### Task brief
Return the lines of the data below starting at the one holding "from paydays, or" and ending at the one holding "receive a one", word for word, leaving every picture out.

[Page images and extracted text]
################
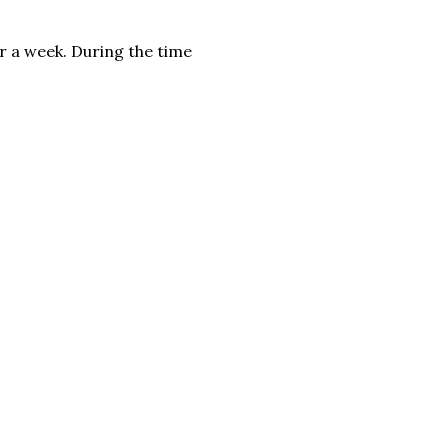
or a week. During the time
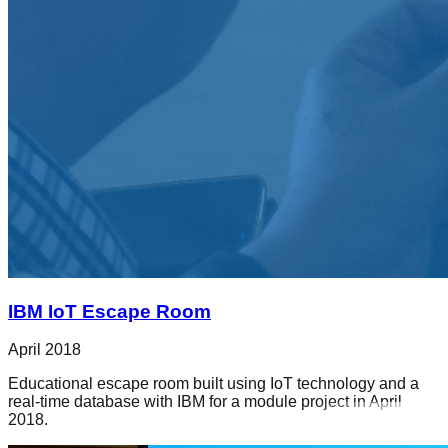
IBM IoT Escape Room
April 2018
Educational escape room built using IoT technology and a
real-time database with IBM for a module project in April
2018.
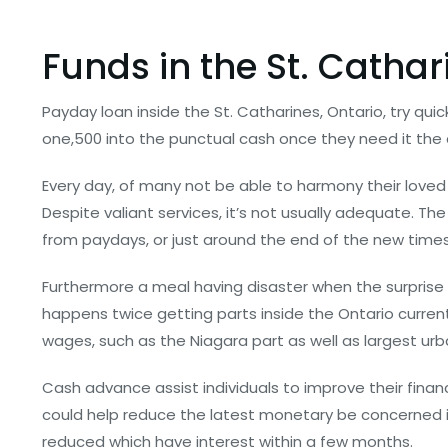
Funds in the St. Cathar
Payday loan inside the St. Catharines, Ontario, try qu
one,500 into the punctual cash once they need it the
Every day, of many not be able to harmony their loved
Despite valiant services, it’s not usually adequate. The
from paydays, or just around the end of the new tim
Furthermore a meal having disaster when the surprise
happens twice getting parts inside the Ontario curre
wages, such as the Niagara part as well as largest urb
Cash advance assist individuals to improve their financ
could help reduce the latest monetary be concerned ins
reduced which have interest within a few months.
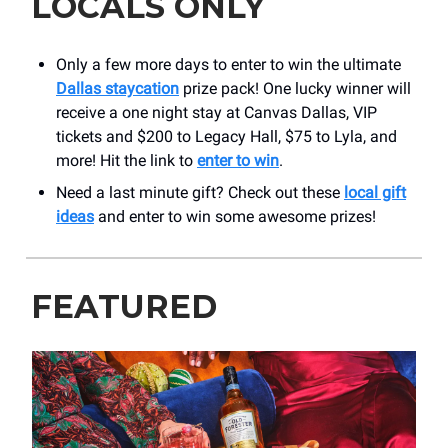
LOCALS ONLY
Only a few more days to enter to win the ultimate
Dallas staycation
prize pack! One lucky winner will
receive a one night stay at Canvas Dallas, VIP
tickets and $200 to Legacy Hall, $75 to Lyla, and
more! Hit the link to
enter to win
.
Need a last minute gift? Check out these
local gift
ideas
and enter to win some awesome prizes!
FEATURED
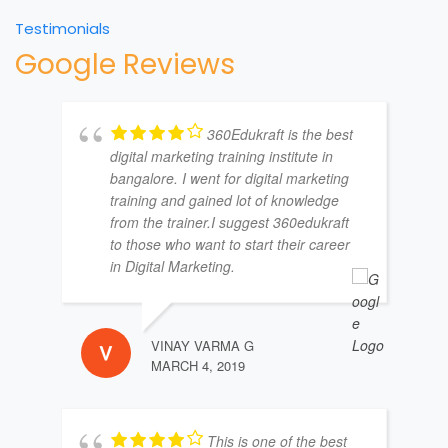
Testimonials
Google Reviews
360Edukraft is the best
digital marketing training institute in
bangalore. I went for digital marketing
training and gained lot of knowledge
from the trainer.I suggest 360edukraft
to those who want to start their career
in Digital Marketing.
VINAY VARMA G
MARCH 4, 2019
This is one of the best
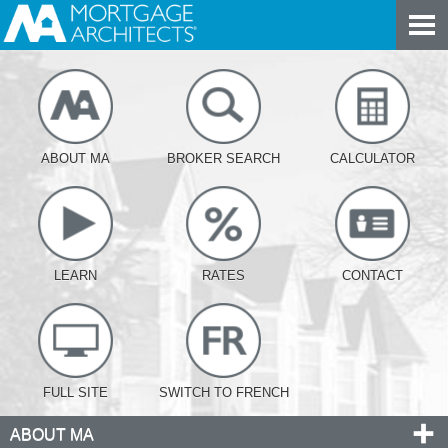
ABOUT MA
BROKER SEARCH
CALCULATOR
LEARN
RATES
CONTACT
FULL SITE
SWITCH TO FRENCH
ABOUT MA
################
### Solved exercise
from paydays, or just around the end of the new tim
Furthermore a meal having disaster when the surprise
happens twice getting parts inside the Ontario curre
wages, such as the Niagara part as well as largest urb
Cash advance assist individuals to improve their financ
could help reduce the latest monetary be concerned ins
reduced which have interest within a few months.
LOCALS ONLY
Only a few more days to enter to win the ultimate
Dallas staycation
prize pack! One lucky winner will
receive a one night stay at Canvas Dallas, VIP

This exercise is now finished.